Yes, stealing mail is a federal crime. Anyone accused of mail theft must understand that the United States Postal Service (USPS) takes mail theft very seriously. Those who commit this offense can face serious penalties.
What should you know about mail theft, the consequences of mail theft charges, and how to protect yourself from becoming a victim of mail theft?
What Counts as Mail Theft?
According to the USPS website, mail theft is “the unauthorized taking or use of postal items or services.”
- Taking items out of someone else’s mailbox without permission
- Intercepting mail that was intended for someone else
- Using someone else’s postage stamps without their consent
- Opening someone else’s letter without their permission
- Forging another person’s signature on a package or letter
In all cases, it must be intentional for law enforcement to consider it a federal offense.
The United States Postal Inspection Service recommends the following to protect against mail theft:
- Promptly pick up your mail
- Contact USPS and/or the sender about overdue mail
- Never mail cash
- Use the USPS “hold for pickup” service
- Request signature confirmation
- File a change of address if you’re moving
- Submit a request for a temporary mail hold if you’re traveling or away from home
Consequences of Mail Theft Charges
The consequences of mail theft charges vary depending on the severity of the crime and whether you did it for personal gain.
If convicted of stealing just one piece of mail, you could face up to five years in prison and/or up to $250,000 in fines. If convicted on multiple counts of mail theft or if there were extenuating circumstances involved you could face even harsher penalties. These include longer prison sentences and higher fines. Extenuating circumstances include fraud or identity theft.
Have You Been Accused of Stealing Mail?
The first thing anyone accused of a crime should do is familiarize themselves with their rights under the law. This protects you and ensures law enforcement and the court system follows the appropriate procedures throughout your case.
Organize Your Evidence
It’s also wise to start gathering evidence that supports your innocence as soon as possible after you’re accused.
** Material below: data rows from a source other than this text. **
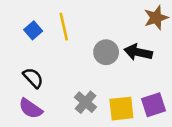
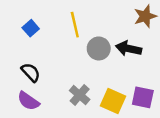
yellow line: (64, 27) -> (75, 25), moved
purple square: (153, 105) -> (143, 97), turned 30
yellow square: (121, 109) -> (113, 101), turned 30

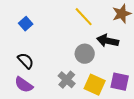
yellow line: (75, 25) -> (84, 17), moved, turned -30
gray circle: (99, 48) -> (85, 54), moved

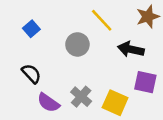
gray circle: (85, 54) -> (77, 44), moved
purple square: (120, 82) -> (145, 82), moved
purple semicircle: (24, 85) -> (48, 103), moved

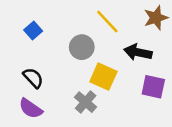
purple semicircle: (48, 103) -> (31, 108), moved
yellow square: (115, 103) -> (103, 77), moved

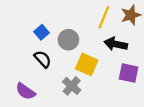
yellow line: (107, 22) -> (104, 17), moved, turned 65
blue square: (33, 31) -> (42, 32), moved
black semicircle: (33, 78) -> (43, 59), moved

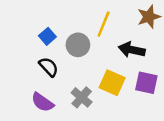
yellow line: (104, 17) -> (104, 24), moved
yellow square: (87, 64) -> (112, 83), moved
purple semicircle: (25, 91) -> (42, 102), moved

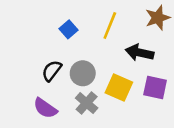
blue square: (47, 36) -> (68, 29), moved
gray circle: (78, 45) -> (83, 73), moved
black semicircle: (49, 67) -> (52, 71), turned -100

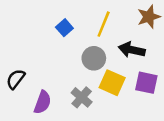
black semicircle: (52, 71) -> (16, 79), moved
gray circle: (83, 73) -> (94, 58), moved
purple semicircle: (45, 108) -> (43, 102), turned -105

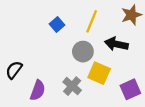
purple square: (146, 83) -> (130, 89), moved, turned -36

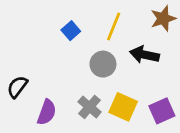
yellow square: (99, 73) -> (123, 107), moved

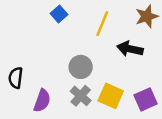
blue square: (71, 31) -> (59, 14), moved
gray circle: (103, 64) -> (81, 67), moved
black semicircle: (17, 87) -> (16, 78), turned -30

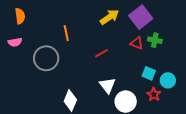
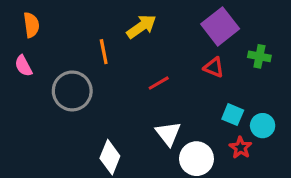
yellow arrow: (110, 17) -> (141, 26), moved
green cross: (155, 40) -> (259, 56), moved
pink semicircle: (15, 42) -> (23, 66), turned 72

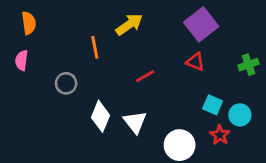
green cross: (259, 56) -> (249, 65), moved, turned -30
pink semicircle: (23, 66) -> (22, 60), turned 36
gray circle: (72, 91) -> (66, 83), size x0.6
white triangle: (168, 133) -> (135, 122), moved
white diamond: (110, 157) -> (101, 116), moved

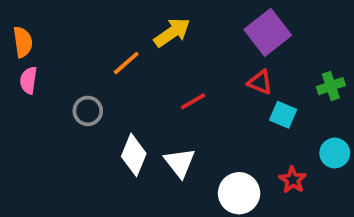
orange semicircle: (29, 23) -> (23, 42), moved
orange line: (95, 47) -> (126, 63), turned 60
cyan square: (213, 105) -> (283, 115), moved
cyan circle: (240, 115) -> (335, 153), moved

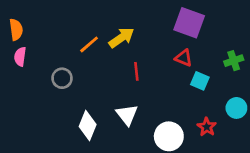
yellow arrow: (172, 32) -> (121, 38), moved
purple square: (268, 32) -> (189, 23), turned -32
red line: (193, 101) -> (136, 71), turned -66
white diamond: (134, 155) -> (88, 126), moved

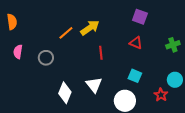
purple square: (189, 23) -> (140, 17), size x0.7
pink semicircle: (20, 57) -> (18, 52), moved
cyan square: (200, 81) -> (135, 76), moved
red star: (207, 127) -> (161, 95), moved

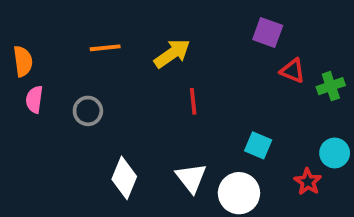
orange semicircle: (12, 22) -> (23, 61), moved
orange line: (66, 33) -> (105, 48), moved, turned 35
red triangle: (136, 43) -> (293, 71), moved
white triangle: (94, 85) -> (191, 178), moved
This could include:
- Witness statements
- Photographs that prove your location when the alleged offense occurred
- Anything else that could help prove your innocence
If possible, it’s best to work with an experienced attorney who can help guide your efforts in gathering evidence in a way that complies with all applicable laws and regulations.
Accusations of mail theft are serious. If accused, don’t panic. An experienced lawyer will know all the ins and outs of criminal law and will be able to provide tailored advice based on your individual circumstances. They understand the legal system and can help you navigate your way through it.